(698b) Modeling and Control of the Gradient Freeze Method of Crystal Growth
In this paper, we discuss our efforts to model gradient freeze furnaces used to grow large crystals of cadmium zinc telluride (CZT), at eV Products, Inc., and at Pacific Northwest National Laboratories, and application of control theory to improve melt-crystal interface shape. Specifically, we present simulations from detailed analyses in which a global model, CrysVUn developed by the Fraunhofer Institute, that computes high-temperature, furnace heat transfer, is coupled with a local model, Cats2D developed by our group, which solves for heat transfer, incompressible melt flow, and melt-crystal interface shape. The global model includes all of the details of the furnace and ampoule assembly, while the local model is chosen to consist only of the melt, interface, and a portion of the crystal. These models are solved using an iterative scheme to compute a self-consistent solution.

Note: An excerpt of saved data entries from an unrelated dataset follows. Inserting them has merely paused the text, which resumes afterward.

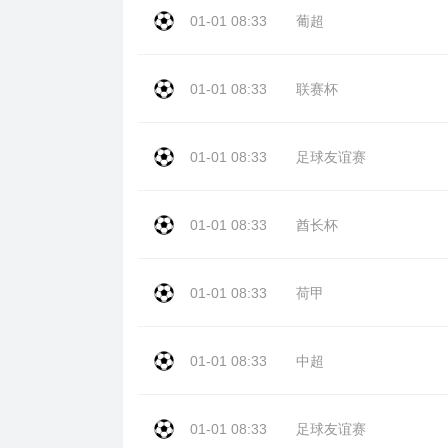
01-01 08:33
葡超
01-01 08:33
联赛杯
01-01 08:33
足球友谊赛
01-01 08:33
酋长杯
01-01 08:33
荷甲
01-01 08:33
中超
01-01 08:33
足球友谊赛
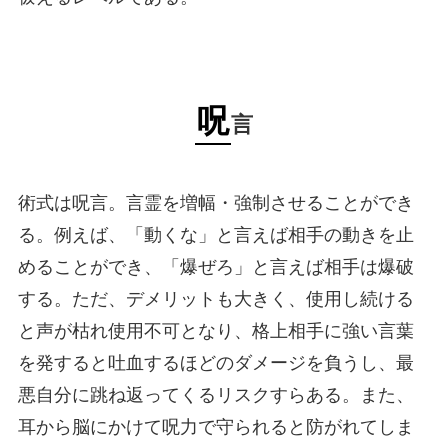
呪
言
術式は呪言。言霊を増幅・強制させることができ
る。例えば、「動くな」と言えば相手の動きを止
めることができ、「爆ぜろ」と言えば相手は爆破
する。ただ、デメリットも大きく、使用し続ける
と声が枯れ使用不可となり、格上相手に強い言葉
を発すると吐血するほどのダメージを負うし、最
悪自分に跳ね返ってくるリスクすらある。また、
耳から脳にかけて呪力で守られると防がれてしま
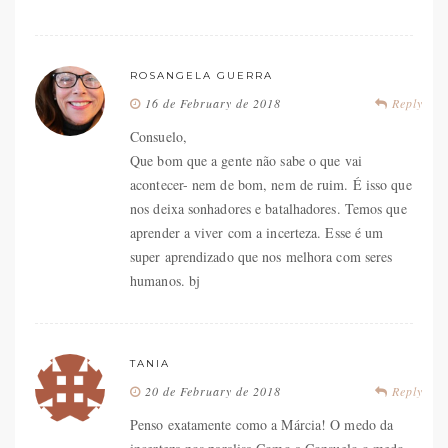
ROSANGELA GUERRA
16 de February de 2018
Reply
Consuelo,
Que bom que a gente não sabe o que vai
acontecer- nem de bom, nem de ruim. É isso que
nos deixa sonhadores e batalhadores. Temos que
aprender a viver com a incerteza. Esse é um
super aprendizado que nos melhora com seres
humanos. bj
TANIA
20 de February de 2018
Reply
Penso exatamente como a Márcia! O medo da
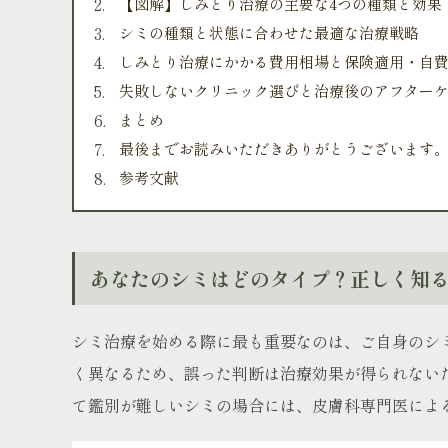
【図解】しみとり治療の主要な4つの種類と効果
シミの種類と状態に合わせた最適な治療戦略
しみとり治療にかかる費用相場と保険適用・自
失敗しないクリニック選びと治療後のアフターケ
まとめ
最後までお読みいただきありがとうございます
参考文献
あなたのシミはどのタイプ？正しく知る
シミ治療を始める際に最も重要なのは、ご自身のシ
く異なるため、誤った判断は治療効果が得られない
て鑑別が難しいシミの場合には、皮膚科専門医によ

We have demonstrated that quantitative modeling of a complete system, ranging from global furnace modeling to detailed modeling of convective heat and mass transport at the growth interface, is possible using these computational tools. Furthermore, we have conducted parametric sensitivity studies to assess furnace design features that can be used to engineer interface shape during growth.
With a self-consistent model of the crystal growth apparatus and the growing crystal, we are able to explore methods of improving the crystal growth process. Specifically, we will apply control theory to improve the melt-crystal interface during the growth process. The most obvious method of affecting the interface is through the applied thermal gradient. Gradient freeze furnaces are characterized by vertically stacked heaters that produce a thermal profile, usually a monotonic function of height. The heater powers are varied during a growth cycle to mimic the action of pulling an ampoule through a static thermal gradient. Varying these heater powers in a smart manner can result in a more favorable interface shape. As a feasibility test, a control algorithm will be applied to the local subsystem using a measure of the interface curvature as the controlled output. The control actuators are the temperature set-points of the thermocouples corresponding to the heaters. At discrete time points, the global and local models will be coupled using a quasi-steady-state assumption.